The computational environment for this study is anchored within Alibaba Cloud’s robust infrastructure—the Platform for Artificial Intelligence (PAI), specifically deploying a high performance interactive modeling tool known as the Data Science Workshop (DSW) server. This server boasts an exceptional configuration, equipped with 8 virtual CPU cores (vCPU), ensuring efficient multitasking and parallel processing capabilities. Its memory allocation stands at 30 GiB RAM, providing ample space for the instant loading of large datasets and the training of intricate models.
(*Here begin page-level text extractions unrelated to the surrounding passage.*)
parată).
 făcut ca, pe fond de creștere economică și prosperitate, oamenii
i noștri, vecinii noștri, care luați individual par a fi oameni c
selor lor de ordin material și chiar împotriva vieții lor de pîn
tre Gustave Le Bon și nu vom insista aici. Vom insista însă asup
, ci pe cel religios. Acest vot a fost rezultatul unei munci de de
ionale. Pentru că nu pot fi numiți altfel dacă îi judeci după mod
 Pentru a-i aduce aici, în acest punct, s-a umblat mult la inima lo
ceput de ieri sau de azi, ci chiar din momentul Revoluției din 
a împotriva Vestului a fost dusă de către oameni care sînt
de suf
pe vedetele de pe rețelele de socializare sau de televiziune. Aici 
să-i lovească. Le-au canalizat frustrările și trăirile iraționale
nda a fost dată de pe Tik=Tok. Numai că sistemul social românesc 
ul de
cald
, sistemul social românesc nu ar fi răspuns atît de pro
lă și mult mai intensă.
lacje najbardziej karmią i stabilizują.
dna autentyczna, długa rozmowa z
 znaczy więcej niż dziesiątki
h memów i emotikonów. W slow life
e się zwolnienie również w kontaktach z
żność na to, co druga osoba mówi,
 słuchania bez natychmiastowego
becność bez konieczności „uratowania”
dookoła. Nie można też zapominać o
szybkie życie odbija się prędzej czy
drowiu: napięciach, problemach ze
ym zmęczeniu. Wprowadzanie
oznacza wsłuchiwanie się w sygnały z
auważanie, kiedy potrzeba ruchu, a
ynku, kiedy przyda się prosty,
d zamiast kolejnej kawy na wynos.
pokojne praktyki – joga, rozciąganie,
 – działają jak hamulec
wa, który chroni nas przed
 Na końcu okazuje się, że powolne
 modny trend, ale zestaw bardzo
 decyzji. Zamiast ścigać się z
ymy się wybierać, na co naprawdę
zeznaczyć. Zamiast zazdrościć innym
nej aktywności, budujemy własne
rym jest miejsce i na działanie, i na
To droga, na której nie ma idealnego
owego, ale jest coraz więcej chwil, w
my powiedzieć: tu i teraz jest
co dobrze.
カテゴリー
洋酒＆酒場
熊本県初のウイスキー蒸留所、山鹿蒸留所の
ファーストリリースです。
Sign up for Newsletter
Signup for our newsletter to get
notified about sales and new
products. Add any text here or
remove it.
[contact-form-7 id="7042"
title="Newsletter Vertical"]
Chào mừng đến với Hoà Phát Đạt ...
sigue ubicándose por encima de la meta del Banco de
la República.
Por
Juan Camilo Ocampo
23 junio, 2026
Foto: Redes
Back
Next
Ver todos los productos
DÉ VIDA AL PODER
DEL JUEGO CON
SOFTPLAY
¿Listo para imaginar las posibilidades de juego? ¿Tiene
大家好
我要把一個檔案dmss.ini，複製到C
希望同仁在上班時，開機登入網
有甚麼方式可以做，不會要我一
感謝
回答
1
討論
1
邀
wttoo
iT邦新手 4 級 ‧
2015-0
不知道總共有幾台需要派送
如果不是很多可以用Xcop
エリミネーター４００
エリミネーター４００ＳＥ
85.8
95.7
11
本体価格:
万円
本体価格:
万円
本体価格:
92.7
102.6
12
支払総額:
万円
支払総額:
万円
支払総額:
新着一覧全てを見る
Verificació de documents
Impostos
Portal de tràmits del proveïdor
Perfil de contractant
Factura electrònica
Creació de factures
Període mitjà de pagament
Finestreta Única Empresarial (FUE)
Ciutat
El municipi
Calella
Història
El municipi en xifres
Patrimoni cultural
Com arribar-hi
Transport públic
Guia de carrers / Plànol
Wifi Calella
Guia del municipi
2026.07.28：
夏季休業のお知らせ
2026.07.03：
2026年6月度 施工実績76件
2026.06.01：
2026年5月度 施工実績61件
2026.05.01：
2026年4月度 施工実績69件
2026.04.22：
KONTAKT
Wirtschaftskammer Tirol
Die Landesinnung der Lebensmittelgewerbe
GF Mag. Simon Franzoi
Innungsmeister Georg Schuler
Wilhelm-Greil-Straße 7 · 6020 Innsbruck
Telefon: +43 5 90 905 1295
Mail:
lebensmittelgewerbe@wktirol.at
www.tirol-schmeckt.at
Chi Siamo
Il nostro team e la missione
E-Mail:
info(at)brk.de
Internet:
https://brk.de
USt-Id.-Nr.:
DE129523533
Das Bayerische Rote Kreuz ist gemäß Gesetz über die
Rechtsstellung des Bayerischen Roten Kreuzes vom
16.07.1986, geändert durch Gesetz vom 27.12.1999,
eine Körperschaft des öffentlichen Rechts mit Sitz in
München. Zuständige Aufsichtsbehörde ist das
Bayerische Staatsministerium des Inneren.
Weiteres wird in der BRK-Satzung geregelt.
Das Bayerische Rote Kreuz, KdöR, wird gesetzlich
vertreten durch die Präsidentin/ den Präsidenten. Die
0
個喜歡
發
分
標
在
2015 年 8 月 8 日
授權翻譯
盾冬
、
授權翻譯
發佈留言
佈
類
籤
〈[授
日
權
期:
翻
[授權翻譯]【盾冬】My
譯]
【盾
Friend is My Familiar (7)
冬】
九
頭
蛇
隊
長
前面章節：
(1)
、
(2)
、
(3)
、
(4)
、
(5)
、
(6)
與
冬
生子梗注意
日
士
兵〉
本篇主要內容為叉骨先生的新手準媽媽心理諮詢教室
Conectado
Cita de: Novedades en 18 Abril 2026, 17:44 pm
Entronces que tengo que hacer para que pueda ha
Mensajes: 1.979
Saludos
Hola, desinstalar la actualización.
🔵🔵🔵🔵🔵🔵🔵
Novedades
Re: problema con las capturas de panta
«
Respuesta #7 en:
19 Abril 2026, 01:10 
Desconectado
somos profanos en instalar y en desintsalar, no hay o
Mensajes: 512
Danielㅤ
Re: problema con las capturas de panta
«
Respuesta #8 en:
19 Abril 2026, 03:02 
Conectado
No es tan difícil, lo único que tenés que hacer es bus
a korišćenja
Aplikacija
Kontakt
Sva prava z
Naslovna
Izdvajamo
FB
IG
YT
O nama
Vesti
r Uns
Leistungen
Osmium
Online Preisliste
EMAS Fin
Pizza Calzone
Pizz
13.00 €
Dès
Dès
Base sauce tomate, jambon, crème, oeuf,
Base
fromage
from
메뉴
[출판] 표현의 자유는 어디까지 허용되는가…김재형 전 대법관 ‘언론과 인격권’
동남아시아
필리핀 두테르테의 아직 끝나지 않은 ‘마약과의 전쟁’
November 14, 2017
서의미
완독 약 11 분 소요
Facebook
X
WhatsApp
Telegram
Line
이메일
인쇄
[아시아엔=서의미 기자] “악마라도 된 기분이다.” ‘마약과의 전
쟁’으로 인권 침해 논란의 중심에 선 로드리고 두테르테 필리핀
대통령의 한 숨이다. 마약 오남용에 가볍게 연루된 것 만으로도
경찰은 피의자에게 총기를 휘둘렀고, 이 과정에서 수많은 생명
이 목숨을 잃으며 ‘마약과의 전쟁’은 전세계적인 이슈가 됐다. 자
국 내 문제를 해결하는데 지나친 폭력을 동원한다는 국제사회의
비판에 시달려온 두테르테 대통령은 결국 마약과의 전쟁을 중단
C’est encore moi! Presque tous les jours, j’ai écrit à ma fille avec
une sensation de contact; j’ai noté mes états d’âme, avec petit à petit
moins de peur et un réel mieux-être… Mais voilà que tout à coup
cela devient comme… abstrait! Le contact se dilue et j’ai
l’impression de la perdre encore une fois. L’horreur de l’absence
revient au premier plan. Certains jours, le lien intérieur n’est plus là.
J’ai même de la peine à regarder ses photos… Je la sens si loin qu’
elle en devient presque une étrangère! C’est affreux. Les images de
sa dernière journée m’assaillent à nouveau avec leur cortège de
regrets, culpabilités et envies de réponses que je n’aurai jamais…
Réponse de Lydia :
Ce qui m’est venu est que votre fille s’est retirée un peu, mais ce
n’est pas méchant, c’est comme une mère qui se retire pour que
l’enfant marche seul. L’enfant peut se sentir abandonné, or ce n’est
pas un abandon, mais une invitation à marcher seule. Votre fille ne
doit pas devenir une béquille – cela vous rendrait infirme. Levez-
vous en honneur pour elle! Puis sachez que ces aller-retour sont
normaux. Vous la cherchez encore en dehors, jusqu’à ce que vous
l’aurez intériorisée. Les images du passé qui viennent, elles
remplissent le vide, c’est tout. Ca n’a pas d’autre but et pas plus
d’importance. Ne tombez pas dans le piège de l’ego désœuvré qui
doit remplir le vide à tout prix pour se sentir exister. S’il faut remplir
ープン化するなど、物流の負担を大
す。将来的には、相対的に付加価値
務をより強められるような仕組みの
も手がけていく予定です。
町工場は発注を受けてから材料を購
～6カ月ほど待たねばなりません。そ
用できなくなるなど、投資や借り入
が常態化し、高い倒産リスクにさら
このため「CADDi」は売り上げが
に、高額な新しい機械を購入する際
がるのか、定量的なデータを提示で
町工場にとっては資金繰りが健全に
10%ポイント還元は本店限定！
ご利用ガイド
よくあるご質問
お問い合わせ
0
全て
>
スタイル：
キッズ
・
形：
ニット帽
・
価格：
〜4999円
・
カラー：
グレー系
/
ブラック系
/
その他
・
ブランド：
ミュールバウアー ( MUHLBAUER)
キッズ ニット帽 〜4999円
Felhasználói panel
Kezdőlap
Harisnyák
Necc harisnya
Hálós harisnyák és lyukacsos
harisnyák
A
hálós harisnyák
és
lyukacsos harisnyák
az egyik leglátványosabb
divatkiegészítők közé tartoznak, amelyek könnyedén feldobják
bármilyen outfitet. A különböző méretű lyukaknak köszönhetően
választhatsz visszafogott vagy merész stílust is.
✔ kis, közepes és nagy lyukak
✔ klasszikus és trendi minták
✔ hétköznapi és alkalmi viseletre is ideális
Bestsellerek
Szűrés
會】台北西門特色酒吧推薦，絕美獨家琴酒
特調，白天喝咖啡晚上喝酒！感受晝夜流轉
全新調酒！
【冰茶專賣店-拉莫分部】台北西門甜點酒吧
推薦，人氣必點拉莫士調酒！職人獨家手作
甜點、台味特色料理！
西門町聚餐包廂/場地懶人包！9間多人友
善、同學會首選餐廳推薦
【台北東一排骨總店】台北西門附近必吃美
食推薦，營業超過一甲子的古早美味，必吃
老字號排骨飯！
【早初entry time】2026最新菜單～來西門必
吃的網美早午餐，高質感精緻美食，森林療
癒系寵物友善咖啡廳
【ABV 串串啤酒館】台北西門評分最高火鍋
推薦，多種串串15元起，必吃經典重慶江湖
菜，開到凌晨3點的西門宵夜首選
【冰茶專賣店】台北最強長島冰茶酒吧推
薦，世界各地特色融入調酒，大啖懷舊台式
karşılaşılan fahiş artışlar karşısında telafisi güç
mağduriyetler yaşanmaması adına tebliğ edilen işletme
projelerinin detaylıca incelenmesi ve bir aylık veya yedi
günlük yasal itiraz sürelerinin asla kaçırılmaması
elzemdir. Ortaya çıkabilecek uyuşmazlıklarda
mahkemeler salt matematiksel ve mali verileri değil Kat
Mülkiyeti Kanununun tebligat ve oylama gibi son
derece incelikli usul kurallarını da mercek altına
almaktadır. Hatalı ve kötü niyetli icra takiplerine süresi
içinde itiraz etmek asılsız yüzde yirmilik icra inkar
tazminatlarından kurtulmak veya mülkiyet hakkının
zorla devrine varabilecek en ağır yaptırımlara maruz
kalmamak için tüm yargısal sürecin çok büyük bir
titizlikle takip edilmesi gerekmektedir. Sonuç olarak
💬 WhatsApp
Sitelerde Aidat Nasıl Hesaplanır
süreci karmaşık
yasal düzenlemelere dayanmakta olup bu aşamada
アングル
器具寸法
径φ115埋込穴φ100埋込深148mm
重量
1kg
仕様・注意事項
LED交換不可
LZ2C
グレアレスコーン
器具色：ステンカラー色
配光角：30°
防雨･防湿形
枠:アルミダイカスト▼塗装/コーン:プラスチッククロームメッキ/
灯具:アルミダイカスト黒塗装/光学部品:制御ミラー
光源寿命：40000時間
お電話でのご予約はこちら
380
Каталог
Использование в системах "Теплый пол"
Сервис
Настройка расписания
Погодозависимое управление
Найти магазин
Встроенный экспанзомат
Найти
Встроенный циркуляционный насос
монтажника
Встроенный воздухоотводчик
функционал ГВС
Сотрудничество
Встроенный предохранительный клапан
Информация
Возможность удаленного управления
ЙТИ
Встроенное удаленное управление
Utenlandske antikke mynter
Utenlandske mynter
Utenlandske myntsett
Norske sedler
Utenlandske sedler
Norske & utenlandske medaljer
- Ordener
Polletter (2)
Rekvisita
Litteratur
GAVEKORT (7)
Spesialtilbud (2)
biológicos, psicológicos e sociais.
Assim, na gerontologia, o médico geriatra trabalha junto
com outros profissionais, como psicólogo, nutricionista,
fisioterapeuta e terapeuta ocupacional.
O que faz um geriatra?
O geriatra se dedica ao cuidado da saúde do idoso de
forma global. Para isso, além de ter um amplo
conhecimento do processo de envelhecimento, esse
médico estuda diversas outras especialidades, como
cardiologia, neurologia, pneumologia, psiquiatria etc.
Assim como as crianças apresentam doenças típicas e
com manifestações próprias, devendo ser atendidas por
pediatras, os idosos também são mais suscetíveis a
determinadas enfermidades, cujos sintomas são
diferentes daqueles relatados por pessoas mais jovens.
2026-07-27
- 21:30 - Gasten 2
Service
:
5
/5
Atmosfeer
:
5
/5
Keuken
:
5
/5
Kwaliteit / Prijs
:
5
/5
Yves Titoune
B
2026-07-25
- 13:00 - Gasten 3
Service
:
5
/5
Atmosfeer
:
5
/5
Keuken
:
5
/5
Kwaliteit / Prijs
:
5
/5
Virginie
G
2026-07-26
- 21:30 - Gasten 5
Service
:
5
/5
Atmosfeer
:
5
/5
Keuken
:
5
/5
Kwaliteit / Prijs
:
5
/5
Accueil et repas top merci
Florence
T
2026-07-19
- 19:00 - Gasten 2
Of particular note, the inclusion of an NVIDIA A10 GPU with 24GB of video memory lays a solid hardware foundation for the rapid training of deep learning models and the processing of massive data sets, especially suitable for computationally intensive tasks such as image recognition and natural language processing.

On the software front, the study embraces a cutting-edge technology stack to guarantee the project’s sophistication and compatibility. Specifically, it utilizes the pytorch-develop version 2.1, a development iteration of the PyTorch deep learning framework that introduces the latest functional updates and performance enhancements, facilitating rapid model iteration and innovation. Python version 3.11, the most recent stable release at the time, was employed, having undergone substantial improvements in syntax sugars, performance, and type hinting, thereby augmenting code readability and execution efficiency. CUDA version 11.8, developed by NVIDIA as a parallel computing platform, ensures seamless integration between the GPU and deep learning frameworks, maximizing the utilization of GPU computational capabilities. The operating system selected was Ubuntu 22.04 LTS, renowned for its stability and a rich ecosystem of software, providing an advantageous environment for deep learning research.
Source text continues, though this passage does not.